Oxford University Press £30

Book review: 'Rebellion: Britain’s First Stuart Kings' by Tim Harris

Aloofness and taxes saw the King lose his head

When Protestant James VI of Scotland also became king of England and Ireland in 1603 there were reasonable levels of goodwill, although the Catholic “Gunpowder” plot two years later indicated a strong subversive undertow. Yet, only 46 years later, James’s son Charles I was formally executed by his subjects, and historians have tried ever since to make sense of what went so disastrously wrong for Britain’s first Stuart kings between 1603 and 1649. 

“The state of monarchy,” James I proclaimed to Parliament in 1610, was “the supremest thing upon earth and sits upon God’s throne.” Kings, he continued, “are accountable to none but God only”. Such exalted views of monarchy did not make for democratic rule, although they were, according to Tim Harris’s immensely detailed analysis “entirely conventional” at the time.

In those pre Civil List days, kings personally waged wars and often led their armies. The only way a monarch could raise money, other than by levying new taxes, was by summoning a parliament to vote for them, or by marriage to a foreign, dowry-yielding princess. Hence the marriage of the newly acceded Charles I in 1625 to the 15-year-old Henrietta Maria from Catholic France, a union which came after the breakdown of talks for an even better deal with another Catholic power – Spain.

Harris is concerned with the reasons for Charles’s failure as a king – rebellion in Scotland in 1638, Ireland in 1641 and England in 1642 – rather than in the notoriously elusive causes of the English civil war as such. Charles had inherited a divided church – with the anti-ceremonialist puritans refusing to acknowledge the divine right of kings on the one hand versus the group soon to be known, under Charles, as Laudians, after William Laud who eventually became Archbishop of Canterbury, with their reverence for “the beauty of holiness”. This schism, Harris demonstrates, was partly, but only partly, responsible for Charles’s loss of control.

There were also serious political mistakes such as the 11 years of “personal rule” from 1629 to 1640 during which Charles, rattled by the assassination of his close ally, Buckingham, and frustrated with MPs, drew closer to his wife and called no parliament. And, because he was unable to raise money from a parliament, there was the imposition of the detested “ship money” whereby every coastal town – and later other towns as well – had to provide the crown with the cost of a ship. Gradually any rapport he had with his people crumbled although he was never a particularly distant king, and even during the personal rule quite often travelled and went out among the public “touching” people to “cure” them from scrofula, for example.
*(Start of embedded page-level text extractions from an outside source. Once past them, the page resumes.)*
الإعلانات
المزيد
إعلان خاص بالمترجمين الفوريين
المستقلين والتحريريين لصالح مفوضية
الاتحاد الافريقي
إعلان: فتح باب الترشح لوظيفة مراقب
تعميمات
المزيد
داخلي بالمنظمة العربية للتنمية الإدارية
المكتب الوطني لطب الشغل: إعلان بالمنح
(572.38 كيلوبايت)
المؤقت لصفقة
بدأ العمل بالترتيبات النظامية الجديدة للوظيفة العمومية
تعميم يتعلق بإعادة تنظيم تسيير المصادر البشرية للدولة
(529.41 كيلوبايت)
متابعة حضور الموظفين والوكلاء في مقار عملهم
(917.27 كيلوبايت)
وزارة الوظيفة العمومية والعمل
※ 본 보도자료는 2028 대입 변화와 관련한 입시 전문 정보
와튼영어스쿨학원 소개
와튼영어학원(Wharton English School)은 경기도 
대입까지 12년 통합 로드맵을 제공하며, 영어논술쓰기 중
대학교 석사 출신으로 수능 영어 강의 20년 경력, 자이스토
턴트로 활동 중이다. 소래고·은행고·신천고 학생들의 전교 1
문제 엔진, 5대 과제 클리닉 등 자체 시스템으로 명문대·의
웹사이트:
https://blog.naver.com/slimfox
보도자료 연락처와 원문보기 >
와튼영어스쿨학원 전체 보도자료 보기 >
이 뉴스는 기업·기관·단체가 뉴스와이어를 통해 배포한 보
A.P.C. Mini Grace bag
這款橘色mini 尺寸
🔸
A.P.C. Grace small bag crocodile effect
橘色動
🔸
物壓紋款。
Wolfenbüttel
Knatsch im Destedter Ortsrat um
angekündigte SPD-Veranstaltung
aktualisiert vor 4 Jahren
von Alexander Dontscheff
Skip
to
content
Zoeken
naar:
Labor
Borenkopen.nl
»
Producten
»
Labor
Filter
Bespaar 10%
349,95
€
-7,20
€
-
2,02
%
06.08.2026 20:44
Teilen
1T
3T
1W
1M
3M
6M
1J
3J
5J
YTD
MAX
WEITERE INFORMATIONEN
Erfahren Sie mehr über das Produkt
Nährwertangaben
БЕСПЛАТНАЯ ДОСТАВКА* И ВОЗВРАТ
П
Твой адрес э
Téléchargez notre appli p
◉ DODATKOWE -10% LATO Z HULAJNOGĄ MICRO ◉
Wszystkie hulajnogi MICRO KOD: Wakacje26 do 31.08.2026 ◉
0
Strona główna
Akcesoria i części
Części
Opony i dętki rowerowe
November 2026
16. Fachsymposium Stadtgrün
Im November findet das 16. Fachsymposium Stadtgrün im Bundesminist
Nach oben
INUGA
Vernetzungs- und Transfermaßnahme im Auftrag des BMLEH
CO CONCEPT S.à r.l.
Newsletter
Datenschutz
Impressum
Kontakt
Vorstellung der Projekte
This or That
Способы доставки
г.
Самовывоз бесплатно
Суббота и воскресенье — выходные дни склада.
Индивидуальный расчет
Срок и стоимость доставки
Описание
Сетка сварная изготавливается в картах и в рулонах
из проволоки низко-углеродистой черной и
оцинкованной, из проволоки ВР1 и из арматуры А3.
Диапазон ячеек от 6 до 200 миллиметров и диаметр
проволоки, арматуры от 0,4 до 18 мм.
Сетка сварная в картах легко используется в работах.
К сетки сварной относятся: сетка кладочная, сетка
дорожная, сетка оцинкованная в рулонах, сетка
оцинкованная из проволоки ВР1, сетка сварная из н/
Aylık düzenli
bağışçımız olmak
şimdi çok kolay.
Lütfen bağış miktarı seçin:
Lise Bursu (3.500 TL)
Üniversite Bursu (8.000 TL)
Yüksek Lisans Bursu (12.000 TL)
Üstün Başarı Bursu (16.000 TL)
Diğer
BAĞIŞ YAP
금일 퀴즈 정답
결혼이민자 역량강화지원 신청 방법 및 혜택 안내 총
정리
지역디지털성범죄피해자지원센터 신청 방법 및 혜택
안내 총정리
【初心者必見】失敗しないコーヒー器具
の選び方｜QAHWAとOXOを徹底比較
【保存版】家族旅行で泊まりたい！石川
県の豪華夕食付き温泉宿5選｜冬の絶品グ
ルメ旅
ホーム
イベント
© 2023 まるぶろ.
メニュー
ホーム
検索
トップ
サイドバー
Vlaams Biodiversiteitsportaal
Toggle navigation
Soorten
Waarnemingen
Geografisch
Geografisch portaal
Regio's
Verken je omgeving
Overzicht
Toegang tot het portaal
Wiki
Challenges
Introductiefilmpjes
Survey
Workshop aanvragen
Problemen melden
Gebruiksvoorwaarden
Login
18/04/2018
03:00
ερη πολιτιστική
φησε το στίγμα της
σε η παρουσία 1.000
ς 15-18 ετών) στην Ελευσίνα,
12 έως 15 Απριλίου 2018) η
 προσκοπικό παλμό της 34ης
But petitions against him, hatred of “Popish Lords and Bishops” and his decision to leave London after a series of blunders in 1641 and early 1642 all worsened his position. Harris, an American professor of European history, who writes very clearly but in long 19th-century-style paragraphs, takes a commendably measured approach and scrupulously weighs up all angles before reaching his tentative conclusions – frequently supplying strings of examples to support his points and detailing unfolding events day by day. It’s a good – if very large – read and a useful addition to commentaries on this complex period.